U.S. Patents We Don't Know (2)

China patent, in the background technology department, we always talk about the problems and shortcomings of the existing technology, and then put forward how I can improve it.

Based on this logic, we always try to explain some technical problems.

The best thing is that there are many problems in the existing technology, which have been overcome by my brilliant invention.

However, the description of the prior art in American patents should not be too detailed for the following reasons:

1. There is too much background technology. You are very clear about the background technology provided, but it is difficult to hide anything behind it;

3. Talking too much may also inspire competitors, thus forming their technology roadmap;

4. American patents have the obligation to disclose information, that is, the application documents must also provide a list of patents about the background technology, which must not be concealed;

As for these technologies, the examiner didn't see how they affected the application, or the examiner didn't see the important information here. This is the examiner's business, and the responsibility is not the inventor's.

However, if the inventor fails to provide it at the time of application, he shall bear the responsibility;

Therefore, in the US application, for the background art:

1. Don't say things you are not sure about;

2. Explain as simply and generally as possible, and don't criticize the existing technology;

3. The list of background technical documents should be provided as much as possible, which can avoid responsibility and speed up the audit;

Here, especially:

American patent background technology, its purpose is to tell the examiner a story, explain the advantages of this application, and persuade the examiner to grant the patent right.

In our impression, American lawyers' fees are charged by the hour, which is so expensive!

Our intuition is that if all the cases were written and translated in China, wouldn't they submit them directly? What is so expensive to spell?

Is the time given by American lawyers reliable? Did you really spend that much time?

In the communication with American lawyers, I found that:

Charge by the hour, but they generally dare not drive more, and the driving time is less than the actual time, because most customers will not accept it;

They are responsible for following up the cases submitted by themselves.

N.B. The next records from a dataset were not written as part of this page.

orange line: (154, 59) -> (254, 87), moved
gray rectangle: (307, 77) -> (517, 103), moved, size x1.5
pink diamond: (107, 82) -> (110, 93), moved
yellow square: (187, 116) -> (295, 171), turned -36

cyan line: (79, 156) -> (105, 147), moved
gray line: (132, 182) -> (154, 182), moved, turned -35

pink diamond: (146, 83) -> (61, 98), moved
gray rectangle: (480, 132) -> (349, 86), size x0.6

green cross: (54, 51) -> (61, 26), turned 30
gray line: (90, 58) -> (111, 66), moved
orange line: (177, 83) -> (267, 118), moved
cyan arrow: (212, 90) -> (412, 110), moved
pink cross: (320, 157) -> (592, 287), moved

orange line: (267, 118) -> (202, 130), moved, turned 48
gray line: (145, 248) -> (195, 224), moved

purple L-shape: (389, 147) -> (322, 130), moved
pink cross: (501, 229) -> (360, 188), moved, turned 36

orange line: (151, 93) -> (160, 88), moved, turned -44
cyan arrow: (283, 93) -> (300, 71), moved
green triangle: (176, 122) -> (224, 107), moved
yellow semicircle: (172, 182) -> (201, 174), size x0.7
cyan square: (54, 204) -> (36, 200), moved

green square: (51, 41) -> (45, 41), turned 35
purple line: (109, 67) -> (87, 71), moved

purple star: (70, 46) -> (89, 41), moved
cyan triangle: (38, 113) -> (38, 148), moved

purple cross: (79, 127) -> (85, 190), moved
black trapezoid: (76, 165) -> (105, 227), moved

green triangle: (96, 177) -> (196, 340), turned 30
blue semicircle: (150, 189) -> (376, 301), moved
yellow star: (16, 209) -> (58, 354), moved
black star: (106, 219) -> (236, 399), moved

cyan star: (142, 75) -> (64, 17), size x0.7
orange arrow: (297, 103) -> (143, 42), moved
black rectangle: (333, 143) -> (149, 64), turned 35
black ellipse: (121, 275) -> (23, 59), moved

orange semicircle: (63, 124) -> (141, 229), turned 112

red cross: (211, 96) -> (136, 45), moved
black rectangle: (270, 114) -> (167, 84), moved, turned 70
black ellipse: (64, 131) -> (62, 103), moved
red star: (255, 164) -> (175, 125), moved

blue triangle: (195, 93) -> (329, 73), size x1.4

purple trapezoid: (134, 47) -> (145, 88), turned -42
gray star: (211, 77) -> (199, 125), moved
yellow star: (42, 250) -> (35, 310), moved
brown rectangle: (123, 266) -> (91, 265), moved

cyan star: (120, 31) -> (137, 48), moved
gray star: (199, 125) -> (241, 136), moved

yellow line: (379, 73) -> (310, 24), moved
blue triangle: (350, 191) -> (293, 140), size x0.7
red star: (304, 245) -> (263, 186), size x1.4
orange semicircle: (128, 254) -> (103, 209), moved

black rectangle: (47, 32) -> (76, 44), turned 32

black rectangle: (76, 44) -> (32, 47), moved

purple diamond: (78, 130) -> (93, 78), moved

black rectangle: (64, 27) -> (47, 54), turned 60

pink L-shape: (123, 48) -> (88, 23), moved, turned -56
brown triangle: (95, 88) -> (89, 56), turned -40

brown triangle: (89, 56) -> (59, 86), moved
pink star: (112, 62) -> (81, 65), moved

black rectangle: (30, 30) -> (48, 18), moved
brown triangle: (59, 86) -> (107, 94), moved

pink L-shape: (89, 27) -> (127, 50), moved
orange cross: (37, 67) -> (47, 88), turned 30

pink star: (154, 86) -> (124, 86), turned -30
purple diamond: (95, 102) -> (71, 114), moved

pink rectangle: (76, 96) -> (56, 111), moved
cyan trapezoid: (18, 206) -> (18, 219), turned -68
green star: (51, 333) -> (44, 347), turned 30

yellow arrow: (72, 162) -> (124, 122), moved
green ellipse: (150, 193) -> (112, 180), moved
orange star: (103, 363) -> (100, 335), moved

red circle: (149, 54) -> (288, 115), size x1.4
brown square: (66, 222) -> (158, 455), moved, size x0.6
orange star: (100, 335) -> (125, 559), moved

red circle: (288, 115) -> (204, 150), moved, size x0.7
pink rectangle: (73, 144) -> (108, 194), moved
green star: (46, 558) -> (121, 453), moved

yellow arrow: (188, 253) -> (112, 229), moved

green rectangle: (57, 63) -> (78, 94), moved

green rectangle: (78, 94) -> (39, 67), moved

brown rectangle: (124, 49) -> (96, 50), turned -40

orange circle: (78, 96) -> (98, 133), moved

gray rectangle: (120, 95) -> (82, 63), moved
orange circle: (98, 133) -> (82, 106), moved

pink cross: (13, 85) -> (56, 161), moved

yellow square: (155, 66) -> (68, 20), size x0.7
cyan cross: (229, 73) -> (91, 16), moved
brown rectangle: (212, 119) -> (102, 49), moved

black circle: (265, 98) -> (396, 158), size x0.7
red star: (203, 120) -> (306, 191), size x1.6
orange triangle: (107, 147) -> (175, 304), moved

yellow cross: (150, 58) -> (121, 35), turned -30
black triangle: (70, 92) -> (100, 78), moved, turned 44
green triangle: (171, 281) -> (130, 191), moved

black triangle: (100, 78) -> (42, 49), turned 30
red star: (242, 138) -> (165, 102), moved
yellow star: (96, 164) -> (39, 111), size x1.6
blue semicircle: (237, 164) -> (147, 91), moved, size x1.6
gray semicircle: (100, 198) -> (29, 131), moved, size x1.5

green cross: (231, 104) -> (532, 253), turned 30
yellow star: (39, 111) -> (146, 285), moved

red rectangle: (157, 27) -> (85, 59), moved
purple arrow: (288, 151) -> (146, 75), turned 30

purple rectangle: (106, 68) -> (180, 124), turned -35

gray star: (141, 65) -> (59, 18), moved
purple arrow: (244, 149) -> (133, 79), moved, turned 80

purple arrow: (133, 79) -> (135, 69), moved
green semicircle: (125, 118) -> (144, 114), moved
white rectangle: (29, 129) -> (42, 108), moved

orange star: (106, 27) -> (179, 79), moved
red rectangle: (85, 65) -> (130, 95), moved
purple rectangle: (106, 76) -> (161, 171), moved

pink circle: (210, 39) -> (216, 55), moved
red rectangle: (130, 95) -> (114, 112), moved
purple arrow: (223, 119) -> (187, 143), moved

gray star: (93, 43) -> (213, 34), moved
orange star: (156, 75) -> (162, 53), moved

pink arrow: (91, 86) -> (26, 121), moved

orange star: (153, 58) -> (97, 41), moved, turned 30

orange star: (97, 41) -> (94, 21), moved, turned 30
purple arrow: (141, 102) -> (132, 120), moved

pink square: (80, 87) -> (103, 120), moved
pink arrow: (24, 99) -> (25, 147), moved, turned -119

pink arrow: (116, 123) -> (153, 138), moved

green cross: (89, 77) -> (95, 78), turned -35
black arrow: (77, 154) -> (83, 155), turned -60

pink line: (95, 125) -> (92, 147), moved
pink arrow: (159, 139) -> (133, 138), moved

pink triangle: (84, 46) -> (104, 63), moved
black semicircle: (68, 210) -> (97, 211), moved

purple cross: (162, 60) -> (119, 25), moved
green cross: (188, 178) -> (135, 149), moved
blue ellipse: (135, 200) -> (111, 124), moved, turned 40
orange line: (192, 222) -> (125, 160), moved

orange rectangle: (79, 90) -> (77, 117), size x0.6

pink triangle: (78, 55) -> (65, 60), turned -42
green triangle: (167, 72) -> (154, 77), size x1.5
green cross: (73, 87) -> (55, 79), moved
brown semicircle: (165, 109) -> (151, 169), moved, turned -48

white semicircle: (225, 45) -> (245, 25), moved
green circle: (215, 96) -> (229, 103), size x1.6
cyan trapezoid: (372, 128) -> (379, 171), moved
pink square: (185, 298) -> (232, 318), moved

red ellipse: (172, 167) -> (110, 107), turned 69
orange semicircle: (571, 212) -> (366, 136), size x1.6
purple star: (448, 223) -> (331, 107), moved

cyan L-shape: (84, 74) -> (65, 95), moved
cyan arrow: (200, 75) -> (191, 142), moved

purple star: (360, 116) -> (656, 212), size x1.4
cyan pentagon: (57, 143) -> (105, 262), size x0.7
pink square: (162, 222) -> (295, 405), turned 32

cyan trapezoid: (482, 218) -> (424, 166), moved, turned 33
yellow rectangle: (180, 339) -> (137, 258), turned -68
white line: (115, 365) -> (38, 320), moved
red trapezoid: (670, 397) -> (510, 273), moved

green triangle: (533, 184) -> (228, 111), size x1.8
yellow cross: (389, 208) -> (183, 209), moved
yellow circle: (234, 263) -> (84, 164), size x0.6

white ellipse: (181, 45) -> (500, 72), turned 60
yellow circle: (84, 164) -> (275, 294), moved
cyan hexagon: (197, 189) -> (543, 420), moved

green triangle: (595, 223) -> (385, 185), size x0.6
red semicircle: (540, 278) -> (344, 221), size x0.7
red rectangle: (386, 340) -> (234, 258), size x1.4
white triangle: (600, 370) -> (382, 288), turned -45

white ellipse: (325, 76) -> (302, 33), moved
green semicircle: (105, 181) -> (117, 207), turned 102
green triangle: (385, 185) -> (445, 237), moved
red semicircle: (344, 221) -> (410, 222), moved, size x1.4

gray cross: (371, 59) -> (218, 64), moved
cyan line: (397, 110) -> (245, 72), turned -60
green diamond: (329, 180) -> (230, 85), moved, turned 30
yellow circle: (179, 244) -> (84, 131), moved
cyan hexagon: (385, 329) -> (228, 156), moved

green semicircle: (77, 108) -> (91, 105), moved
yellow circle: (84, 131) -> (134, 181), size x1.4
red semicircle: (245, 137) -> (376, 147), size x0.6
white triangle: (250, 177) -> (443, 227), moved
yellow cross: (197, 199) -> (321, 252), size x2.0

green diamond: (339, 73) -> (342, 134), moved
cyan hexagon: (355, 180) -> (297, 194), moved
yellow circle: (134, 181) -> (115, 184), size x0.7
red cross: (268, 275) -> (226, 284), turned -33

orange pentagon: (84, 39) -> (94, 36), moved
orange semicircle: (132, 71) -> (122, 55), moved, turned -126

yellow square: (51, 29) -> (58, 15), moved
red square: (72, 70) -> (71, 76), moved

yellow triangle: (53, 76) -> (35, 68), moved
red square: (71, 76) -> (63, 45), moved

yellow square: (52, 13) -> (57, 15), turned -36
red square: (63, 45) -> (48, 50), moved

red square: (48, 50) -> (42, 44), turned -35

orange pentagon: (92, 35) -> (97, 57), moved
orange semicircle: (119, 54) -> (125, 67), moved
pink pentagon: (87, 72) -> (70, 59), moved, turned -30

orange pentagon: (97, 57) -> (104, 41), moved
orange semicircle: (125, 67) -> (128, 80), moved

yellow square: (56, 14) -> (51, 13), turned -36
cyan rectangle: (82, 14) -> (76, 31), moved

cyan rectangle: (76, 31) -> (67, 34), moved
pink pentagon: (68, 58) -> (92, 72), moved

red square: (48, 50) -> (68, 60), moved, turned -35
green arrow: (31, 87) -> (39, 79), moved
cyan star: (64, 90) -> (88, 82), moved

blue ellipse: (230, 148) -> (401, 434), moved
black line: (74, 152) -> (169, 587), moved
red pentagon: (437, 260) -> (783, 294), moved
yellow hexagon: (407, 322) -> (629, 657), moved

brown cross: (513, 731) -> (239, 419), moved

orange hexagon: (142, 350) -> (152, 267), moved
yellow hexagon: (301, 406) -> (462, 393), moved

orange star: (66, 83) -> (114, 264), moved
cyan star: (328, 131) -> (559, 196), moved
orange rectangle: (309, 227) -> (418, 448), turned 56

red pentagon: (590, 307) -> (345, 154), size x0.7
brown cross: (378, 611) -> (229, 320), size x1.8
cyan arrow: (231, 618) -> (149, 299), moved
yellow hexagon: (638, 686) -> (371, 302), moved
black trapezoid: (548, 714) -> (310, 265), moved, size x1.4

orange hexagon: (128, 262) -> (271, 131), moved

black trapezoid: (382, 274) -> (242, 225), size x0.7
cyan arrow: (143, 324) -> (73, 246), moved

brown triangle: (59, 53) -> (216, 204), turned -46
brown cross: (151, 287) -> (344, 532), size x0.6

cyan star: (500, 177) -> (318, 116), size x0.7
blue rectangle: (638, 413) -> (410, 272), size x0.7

The first American reputation culture;

Second, the patent application fee in the United States is very expensive, and it must stand the challenge of the market if it is used to "fight" in the future. If there is a problem, the responsibility of the agent is unshirkable;

They often have loopholes in other people's review documents, so they are very clear about what kind of goals they will become if they are not rigorous and casual.

Therefore, they are not simple manual processes.

Examiners in the United States are basically technicians with science and engineering backgrounds. After simple legal training, they go to the Patent and Trademark Office to examine cases.

Therefore, most of them will be modest to their lawyers, and they will often be willing to listen to their lawyers and communicate more actively.

In such an environment, it is easier for agents to safeguard the interests of inventors.

In China,

The examiner represents the "official"; At the same time, in order to adapt to the rapidly developing intellectual property industry, there are many new examiners;

Agents, due to the rapid development of China's patent industry, a large number of novices enter the agency industry every year;

The key lies in the "unequal" relationship between the agent and the examiner. In order to authorize, the agent can't stick to the interests of the inventor and make concessions easily.

The agent defended the rights of the inventor and was directly rejected by the examiner in the case of "annoyance".

To be on the safe side, many times, it is better to give up your car and stay handsome.

For the patents of American universities, the inventors are more flexible in negotiations and can accept the relatively low licensing fee at the beginning.

This enables small technology companies to afford patents from American universities.

After purchasing these patents, the inventor and the enterprise share the risks and share the later benefits.

Inventors may acquire shares in technology in the future, or they may continue to gain profits;

Because of the flexible negotiation strategy, the patents of American universities are easy to transfer and transform.

In addition, some patents granted by American universities have very high income.

Often it is "a patent license income can support a university."

Officials believe that because the rate of return is so high, the inventors of American universities, the patented technology with the most commercial prospects in universities, will attach great importance to it and invest more in the early stage.